Alito’s Excellent Defense of “Corporate Personhood” in Hobby Lobby

The groundbreaking decision today in Burwell v. Hobby Lobby Stores, in which the Supreme Court ruled 5-4 that Obamacare’s contraception mandate violates the religious freedom of two closely held corporations,  will be dissected heavily for days, and studied for weeks, years and decades. My colleague Hans Bader has more here.

For consistent civil libertarians, one of the most remarkable—and favorable—aspects of the majority opinion by Justice Samuel Alito is a no-hold-barred defense of corporations asserting rights of “persons.” Though this case dealt with statutory rights under the Religious Freedom Restoration Act, and did not directly involve constitutional liberties, Alito implied strongly that corporations—even if set up for profit—should enjoy such “personal” rights.

In the passage quoted below, Alito dispensed with much of the foolishness of the contemporary “corporate personhood” debate. The law treats corporations as people, he explained, because corporations are, in fact, extensions of people. From page 18 of the decision:

[I]t is important to keep in mind that the purpose of this fiction [of corporate personhood] is to provide protection for human beings. A corporation is simply a form of organization used by human beings to achieve desired ends. An established body of law specifies the rights and obligations of the people (including shareholders, officers, and employees) who are associated with a corporation in one way or another. When rights, whether constitutional or statutory, are extended to corporations, the purpose is to protect the rights of these people. For example, extending Fourth Amendment protection to corporations protects the privacy interests of employees and others associated with the company. Protecting corporations from government seizure of their property without just compensation protects all those who have a stake in the corporations’ financial well-being. And protecting the free-exercise rights of corporations like Hobby Lobby, Conestoga, and Mardel protects the religious liberty of the humans who own and control those companies.

One could add to that example of the First Amendment’s protection the free speech of a corporation incorporated as a newspaper to publish investigative journalism. Or pending cases involving whether the Fourth Amendment protects incorporated communication providers from being forced routinely to give the government access to random conversations of customers without a warrant.
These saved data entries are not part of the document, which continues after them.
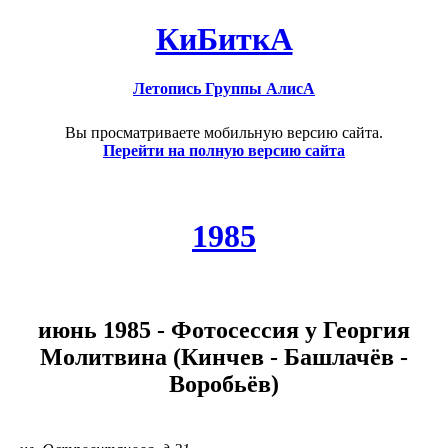
КиБиткА
Летопись Группы АлисА
Вы просматриваете мобильную версию сайта.
Перейти на полную версию сайта
1985
июнь 1985 - Фотосессия у Георгия
Молитвина (Кинчев - Башлачёв -
Воробьёв)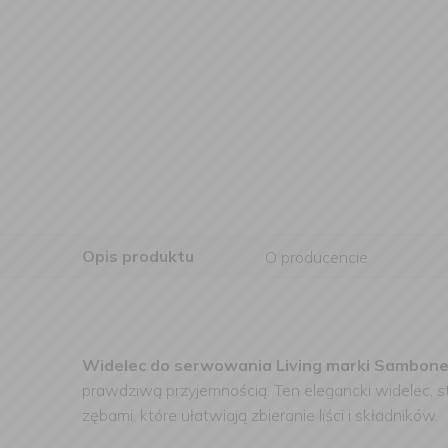
Opis produktu
O producencie
Widelec do serwowania Living marki Sambon
prawdziwą przyjemnością. Ten elegancki widelec, 
zębami, które ułatwiają zbieranie liści i składników.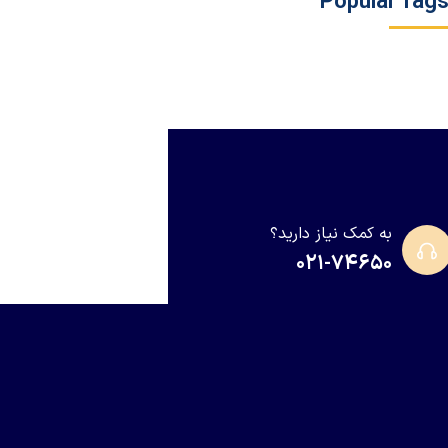
Popular Tag
به کمک نیاز دارید؟
۰۲۱-۷۴۶۵۰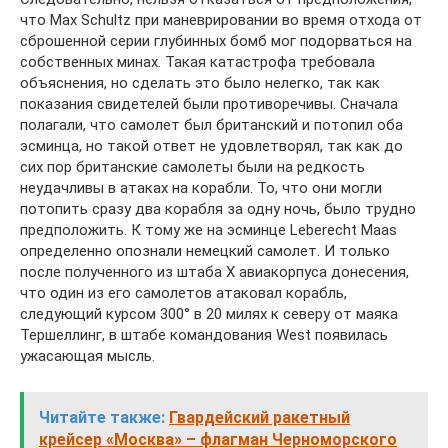
что Мах Schultz при маневрировании во время отхода от
сброшенной серии глубинных бомб мог подорваться на
собственных минах. Такая катастрофа требовала
объяснения, но сделать это было нелегко, так как
показания свидетелей были противоречивы. Сначала
полагали, что самолет был британский и потопил оба
эсминца, но такой ответ не удовлетворял, так как до
сих пор британские самолеты были на редкость
неудачливы в атаках на корабли. То, что они могли
потопить сразу два корабля за одну ночь, было трудно
предположить. К тому же на эсминце Leberecht Мааs
определенно опознали немецкий самолет. И только
после полученного из штаба Х авиакорпуса донесения,
что один из его самолетов атаковал корабль,
следующий курсом 300° в 20 милях к северу от маяка
Тершеллинг, в штабе командования West появилась
ужасающая мысль.
Читайте также:
Гвардейский ракетный
крейсер «Москва» – флагман Черноморского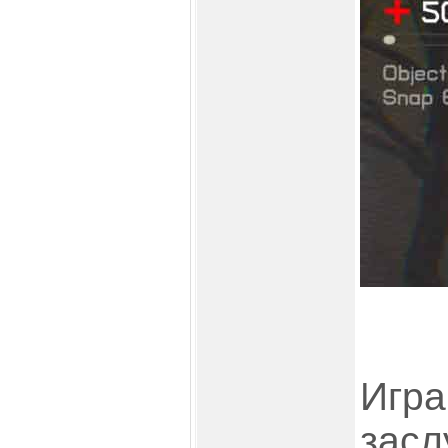
Игра
засл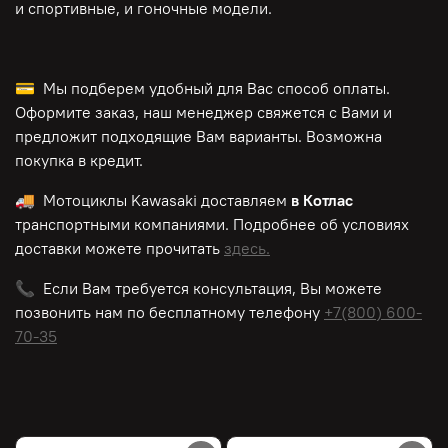
и спортивные, и гоночные модели.
💳 Мы подберем удобный для Вас способ оплаты.
Оформите заказ, наш менеджер свяжется с Вами и
предложит подходящие Вам варианты. Возможна
покупка в кредит.
🚚 Мотоциклы
Kawasaki
доставляем
в Котлас
транспортными компаниями. Подробнее об условиях
доставки можете прочитать
здесь.
📞 Если Вам требуется консультация, Вы можете
позвонить нам по
бесплатному
телефону
+7(800) 600-
70-35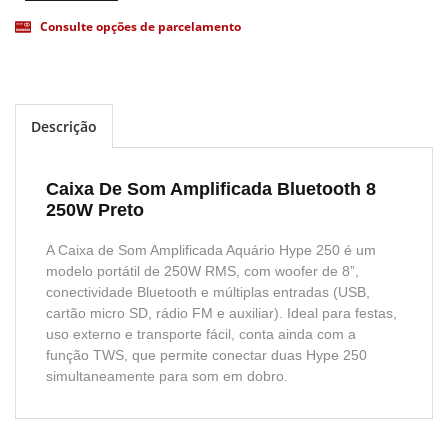
Consulte opções de parcelamento
Descrição
Caixa De Som Amplificada Bluetooth 8
250W Preto
A Caixa de Som Amplificada Aquário Hype 250 é um
modelo portátil de 250W RMS, com woofer de 8”,
conectividade Bluetooth e múltiplas entradas (USB,
cartão micro SD, rádio FM e auxiliar). Ideal para festas,
uso externo e transporte fácil, conta ainda com a
função TWS, que permite conectar duas Hype 250
simultaneamente para som em dobro.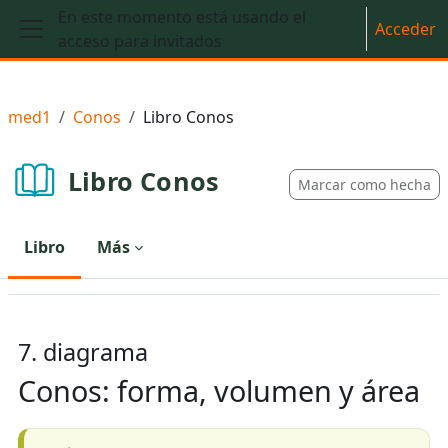
Salta al contenido principal
En este momento está usando el
Acceder
acceso para invitados
Panel lateral
med1
Conos
Libro Conos
Libro Conos
Marcar como hecha
Libro
Más
7. diagrama
Conos: forma, volumen y área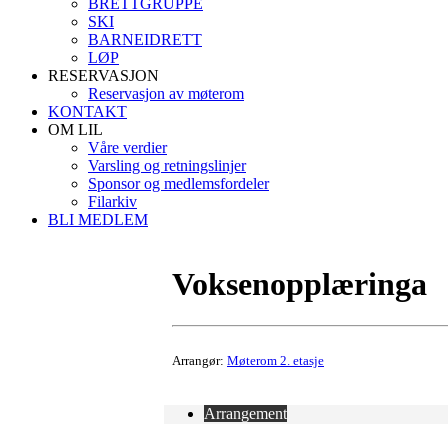
BRETTGRUPPE
SKI
BARNEIDRETT
LØP
RESERVASJON
Reservasjon av møterom
KONTAKT
OM LIL
Våre verdier
Varsling og retningslinjer
Sponsor og medlemsfordeler
Filarkiv
BLI MEDLEM
Voksenopplæringa
Arrangør:
Møterom 2. etasje
Arrangement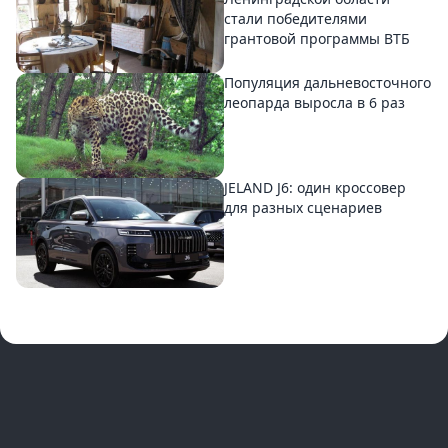
стали победителями
грантовой программы ВТБ
Популяция дальневосточного
леопарда выросла в 6 раз
JELAND J6: один кроссовер
для разных сценариев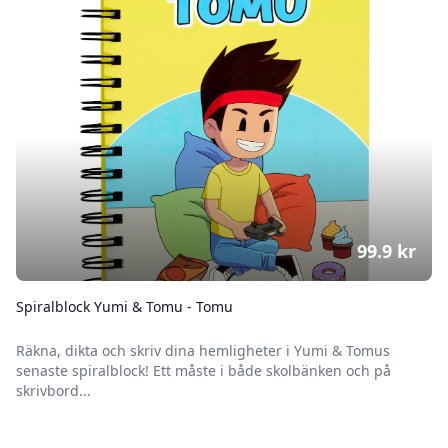
99.9
kr
Spiralblock Yumi & Tomu - Tomu
Räkna, dikta och skriv dina hemligheter i Yumi & Tomus
senaste spiralblock! Ett måste i både skolbänken och på
skrivbord...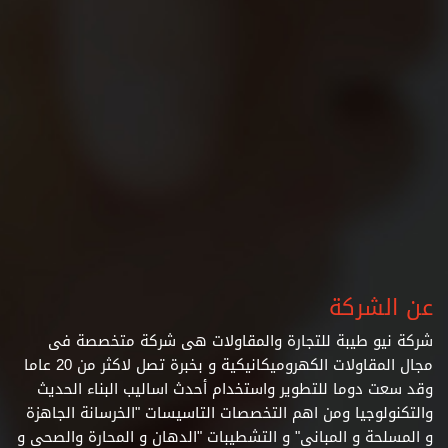
عن الشركة
شركة نيو طيبة للتجارة والمقاولات هى شركة متخصصة فى
مجال المقاولات الكهروميكانيكية و بخبرة تصل لاكثر من 20 عاما
وقد سعت دوما للتطوير واستخدام أحدث اساليب البناء الحديث
والتكنولوجيا ومن اهم التخصصات التاسيسات "الخرسانة الجاهزة
و المسلحة و المبانى" و التشطيبات
"الدهان و المحارة والصحى و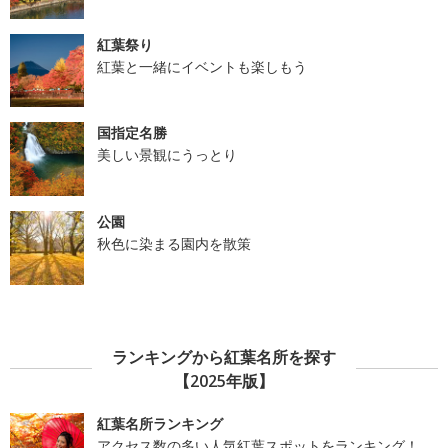
紅葉祭り
紅葉と一緒にイベントも楽しもう
国指定名勝
美しい景観にうっとり
公園
秋色に染まる園内を散策
ランキングから紅葉名所を探す
【2025年版】
紅葉名所ランキング
アクセス数の多い人気紅葉スポットをランキング！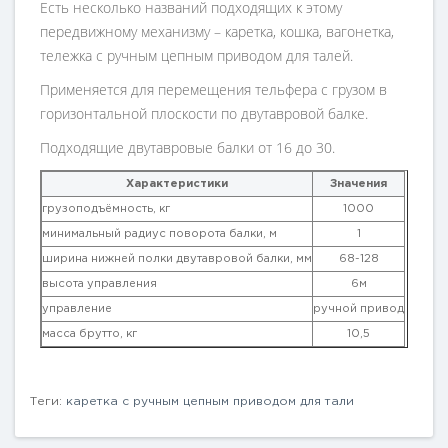
Есть несколько названий подходящих к этому
передвижному механизму – каретка, кошка, вагонетка,
тележка с ручным цепным приводом для талей.
Применяется для перемещения тельфера с грузом в
горизонтальной плоскости по двутавровой балке.
Подходящие двутавровые балки от 16 до 30.
Характеристики
Значения
грузоподъёмность, кг
1000
минимальный радиус поворота балки, м
1
ширина нижней полки двутавровой балки, мм
68-128
высота управления
6м
управление
ручной привод
масса брутто, кг
10,5
Теги:
каретка с ручным цепным приводом для тали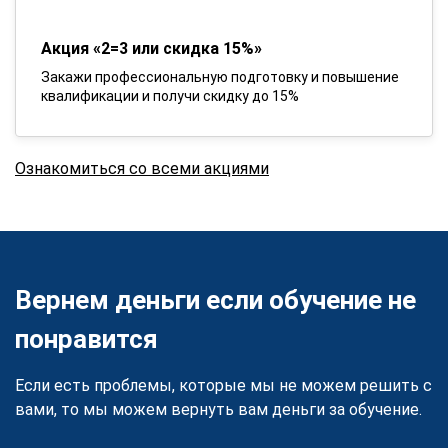
Акция «2=3 или скидка 15%»
Закажи профессиональную подготовку и повышение
квалификации и получи скидку до 15%
Ознакомиться со всеми акциями
Вернем деньги если обучение не
понравится
Если есть проблемы, которые мы не можем решить с
вами, то мы можем вернуть вам деньги за обучение.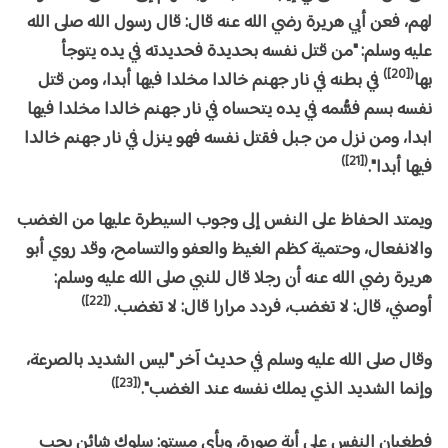
لهم، فعن أبي هريرة رضي الله عنه قال: قال رسول الله صلى الله
عليه وسلم: "من قتل نفسه بحديدة فحديدته في يده يتوجأ
([20])
بها
في بطنه في نار جهنم خالدا مخلدا فيها أبدا، ومن قتل
نفسه بسم فسُّمه في يده يتحساه في نار جهنم خالدا مخلدا فيها
ابدا، ومن نزل من جبل فقتل نفسه فهو ينزل في نار جهنم خالدا
([21])
فيها أبدا".
ويمتد الحفاظ على النفس إلى وجوب السيطرة عليها من الغضب
والانفعال، وحتمية كظم الغيظ والعفو والتسامح، وقد روي أبو
هريرة رضي الله عنه أن رجلا قال للنبي صلى الله عليه وسلم:
([22])
أوصني، قال: لا تغضب، فردد مرارا قال: لا تغضب.
وقال صلى الله عليه وسلم في حديث آخر "ليس الشديد بالصرعة،
([23])
وإنما الشديد الذي يملك نفسه عند الغضب".
فطغيان النفس على أية صورة، وبأي مستوٍ: سلوك شائن يجب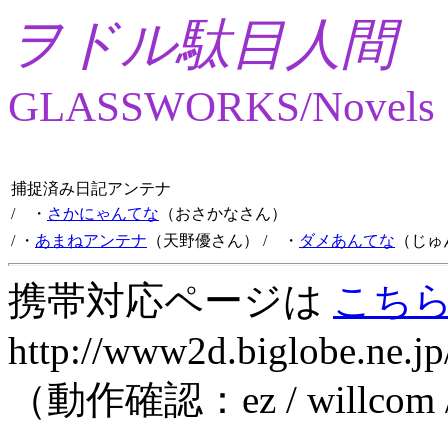
ヲドル駄目人間
GLASSWORKS/Novels
捕捉済み日記アンテナ
/ ・
さかにゃんてな
（おさかなさん）
/ ・
あまねアンテナ
（天野優さん）
/ ・
ダメあんてな
（じゅ
携帯対応ページは
こち
http://www2d.biglobe.ne.jp
（動作確認：ez / willcom 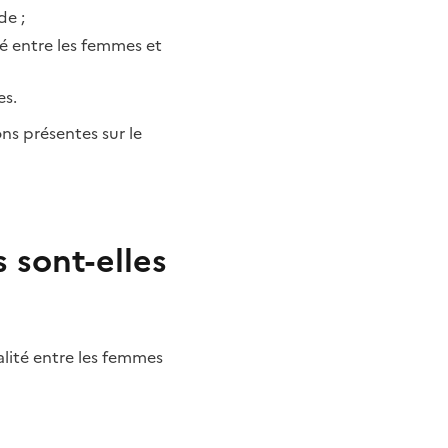
de ;
é entre les femmes et
es.
ns présentes sur le
sont-elles
alité entre les femmes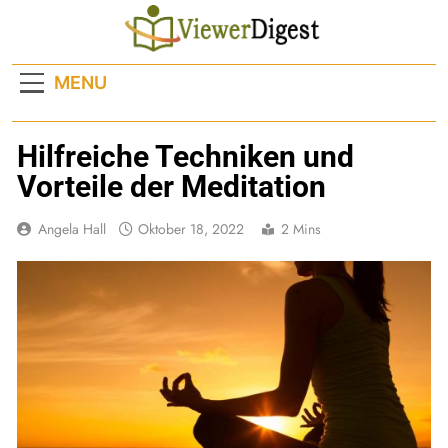
Skip
to
content
MENU
Hilfreiche Techniken und
Vorteile der Meditation
Angela Hall
Oktober 18, 2022
2 Mins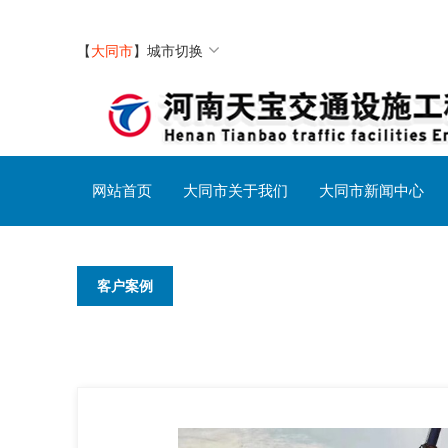
【
大同市
】
城市切换
网站首页
大同市关于我们
大同市新闻中心
客户案例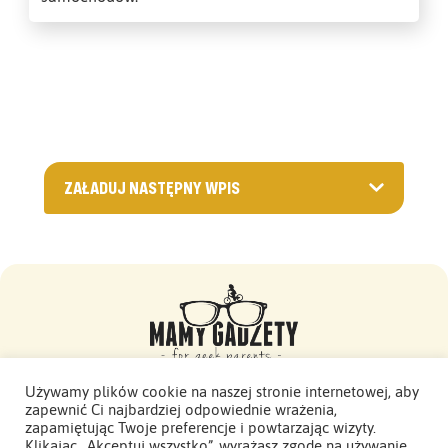
ZAŁADUJ NASTĘPNY WPIS
Używamy plików cookie na naszej stronie internetowej, aby
zapewnić Ci najbardziej odpowiednie wrażenia,
Mamy Gadżety -
zapamiętując Twoje preferencje i powtarzając wizyty.
2015 - 2026. Wszelkie prawa zastrzeżone.
Klikając „Akceptuj wszystko”, wyrażasz zgodę na używanie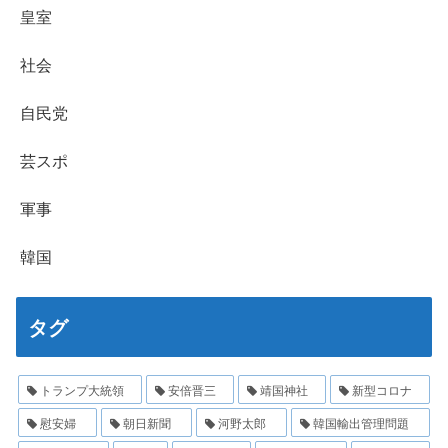
皇室
社会
自民党
芸スポ
軍事
韓国
タグ
トランプ大統領
安倍晋三
靖国神社
新型コロナ
慰安婦
朝日新聞
河野太郎
韓国輸出管理問題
In cases involving free exercise of religion, there will be questions, as both majority and dissent point out, of discerning the religious beliefs of publicly traded corporations with shareholders. But that is no reason to quash an easy call for these closely-held corporations’ exercise of their religious freedom.

To Alito’s clear-cut message that liberties aren’t lost when individual persons form a corporation, even atheist civil libertarians can sincerely utter a big Amen.